- **Your task**
Give back the full listing verbatim, apart from its images.
Task data Start Marker
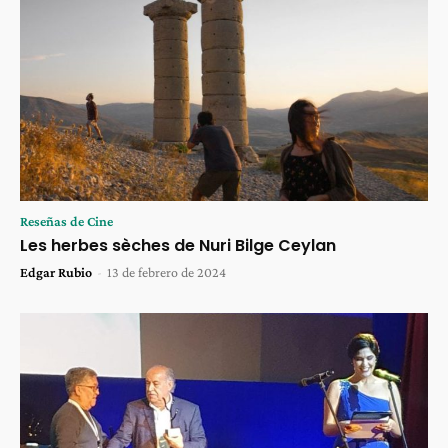
Reseñas de Cine
Les herbes sèches de Nuri Bilge Ceylan
Edgar Rubio
-
13 de febrero de 2024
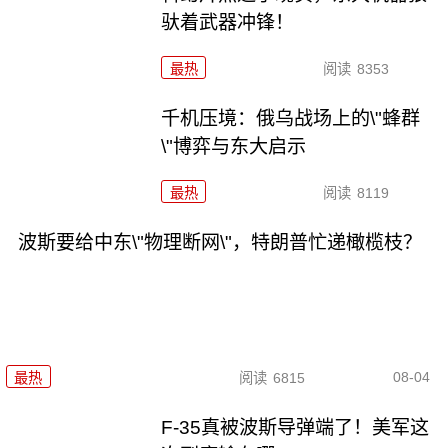
驮着武器冲锋！
最热
阅读
8353
千机压境：俄乌战场上的\"蜂群
\"博弈与东大启示
最热
阅读
8119
波斯要给中东\"物理断网\"，特朗普忙递橄榄枝？
08-04
最热
阅读
6815
F-35真被波斯导弹端了！美军这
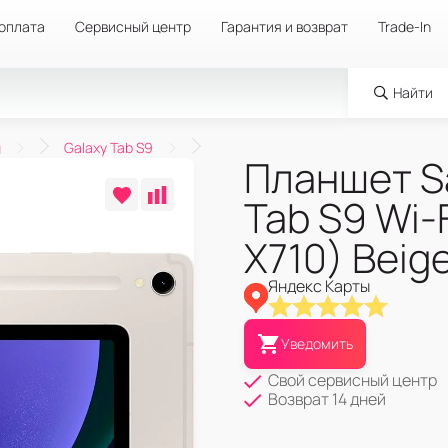
 оплата
Сервисный центр
Гарантия и возврат
Trade-In
Найти
g
Galaxy Tab S9
Планшет S
Tab S9 Wi-
X710) Beig
Яндекс Карты
Уведомить
Свой сервисный центр
Возврат 14 дней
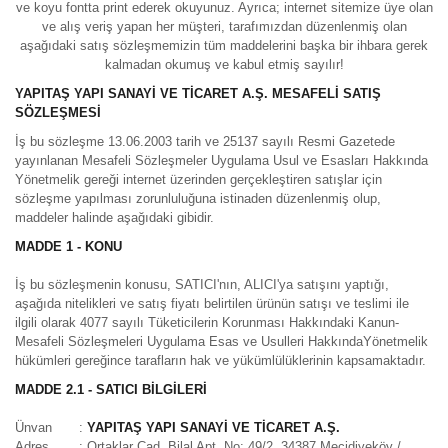
ve koyu fontta print ederek okuyunuz. Ayrıca; internet sitemize üye olan
ve alış veriş yapan her müşteri, tarafımızdan düzenlenmiş olan
aşağıdaki satış sözleşmemizin tüm maddelerini başka bir ihbara gerek
kalmadan okumuş ve kabul etmiş sayılır!
YAPITAŞ YAPI SANAYİ VE TİCARET A.Ş. MESAFELİ SATIŞ
SÖZLEŞMESİ
İş bu sözleşme 13.06.2003 tarih ve 25137 sayılı Resmi Gazetede
yayınlanan Mesafeli Sözleşmeler Uygulama Usul ve Esasları Hakkında
Yönetmelik gereği internet üzerinden gerçekleştiren satışlar için
sözleşme yapılması zorunluluğuna istinaden düzenlenmiş olup,
maddeler halinde aşağıdaki gibidir.
MADDE 1 - KONU
İş bu sözleşmenin konusu, SATICI'nın, ALICI'ya satışını yaptığı,
aşağıda nitelikleri ve satış fiyatı belirtilen ürünün satışı ve teslimi ile
ilgili olarak 4077 sayılı Tüketicilerin Korunması Hakkındaki Kanun-
Mesafeli Sözleşmeleri Uygulama Esas ve Usulleri HakkındaYönetmelik
hükümleri gereğince tarafların hak ve yükümlülüklerinin kapsamaktadır.
MADDE 2.1 - SATICI BİLGİLERİ
Ünvan
:
YAPITAŞ YAPI SANAYİ VE TİCARET A.Ş.
Adres
: Ortaklar Cad. Bilal Apt. No: 49/2 34387 Mecidiyeköy /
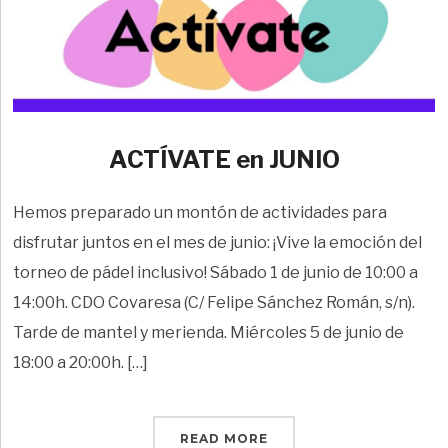
ACTÍVATE en JUNIO
Hemos preparado un montón de actividades para
disfrutar juntos en el mes de junio: ¡Vive la emoción del
torneo de pádel inclusivo! Sábado 1 de junio de 10:00 a
14:00h. CDO Covaresa (C/ Felipe Sánchez Román, s/n).
Tarde de mantel y merienda. Miércoles 5 de junio de
18:00 a 20:00h. […]
READ MORE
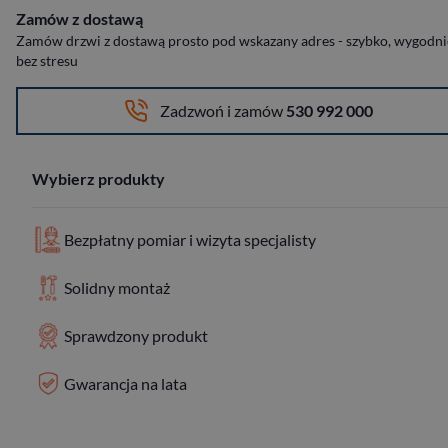
Zamów z dostawą
Zamów drzwi z dostawą prosto pod wskazany adres - szybko, wygodnie
bez stresu
Zadzwoń i zamów
530 992 000
Wybierz produkty
Bezpłatny pomiar i wizyta specjalisty
Solidny montaż
Sprawdzony produkt
Gwarancja na lata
Task data End Marker
- **Result of this exercise**
Reseñas de Cine
Les herbes sèches de Nuri Bilge Ceylan
Edgar Rubio
-
13 de febrero de 2024
驮着武器冲锋！
最热
阅读
8353
千机压境：俄乌战场上的\"蜂群
\"博弈与东大启示
最热
阅读
8119
波斯要给中东\"物理断网\"，特朗普忙递橄榄枝？
08-04
最热
阅读
6815
F-35真被波斯导弹端了！美军这
 оплата
Сервисный центр
Гарантия и возврат
Trade-In
Найти
g
Galaxy Tab S9
Планшет S
Tab S9 Wi-
X710) Beig
Яндекс Карты
Уведомить
Свой сервисный центр
Возврат 14 дней
ve koyu fontta print ederek okuyunuz. Ayrıca; internet sitemize üye olan
ve alış veriş yapan her müşteri, tarafımızdan düzenlenmiş olan
aşağıdaki satış sözleşmemizin tüm maddelerini başka bir ihbara gerek
kalmadan okumuş ve kabul etmiş sayılır!
YAPITAŞ YAPI SANAYİ VE TİCARET A.Ş. MESAFELİ SATIŞ
SÖZLEŞMESİ
İş bu sözleşme 13.06.2003 tarih ve 25137 sayılı Resmi Gazetede
yayınlanan Mesafeli Sözleşmeler Uygulama Usul ve Esasları Hakkında
Yönetmelik gereği internet üzerinden gerçekleştiren satışlar için
sözleşme yapılması zorunluluğuna istinaden düzenlenmiş olup,
maddeler halinde aşağıdaki gibidir.
MADDE 1 - KONU
İş bu sözleşmenin konusu, SATICI'nın, ALICI'ya satışını yaptığı,
aşağıda nitelikleri ve satış fiyatı belirtilen ürünün satışı ve teslimi ile
ilgili olarak 4077 sayılı Tüketicilerin Korunması Hakkındaki Kanun-
Mesafeli Sözleşmeleri Uygulama Esas ve Usulleri HakkındaYönetmelik
hükümleri gereğince tarafların hak ve yükümlülüklerinin kapsamaktadır.
MADDE 2.1 - SATICI BİLGİLERİ
Ünvan
:
YAPITAŞ YAPI SANAYİ VE TİCARET A.Ş.
Adres
: Ortaklar Cad. Bilal Apt. No: 49/2 34387 Mecidiyeköy /
ACTÍVATE en JUNIO
Hemos preparado un montón de actividades para
disfrutar juntos en el mes de junio: ¡Vive la emoción del
torneo de pádel inclusivo! Sábado 1 de junio de 10:00 a
14:00h. CDO Covaresa (C/ Felipe Sánchez Román, s/n).
Tarde de mantel y merienda. Miércoles 5 de junio de
18:00 a 20:00h. […]
READ MORE
Zamów z dostawą
Zamów drzwi z dostawą prosto pod wskazany adres - szybko, wygodnie
bez stresu
Zadzwoń i zamów
530 992 000
Wybierz produkty
Bezpłatny pomiar i wizyta specjalisty
Solidny montaż
Sprawdzony produkt
Gwarancja na lata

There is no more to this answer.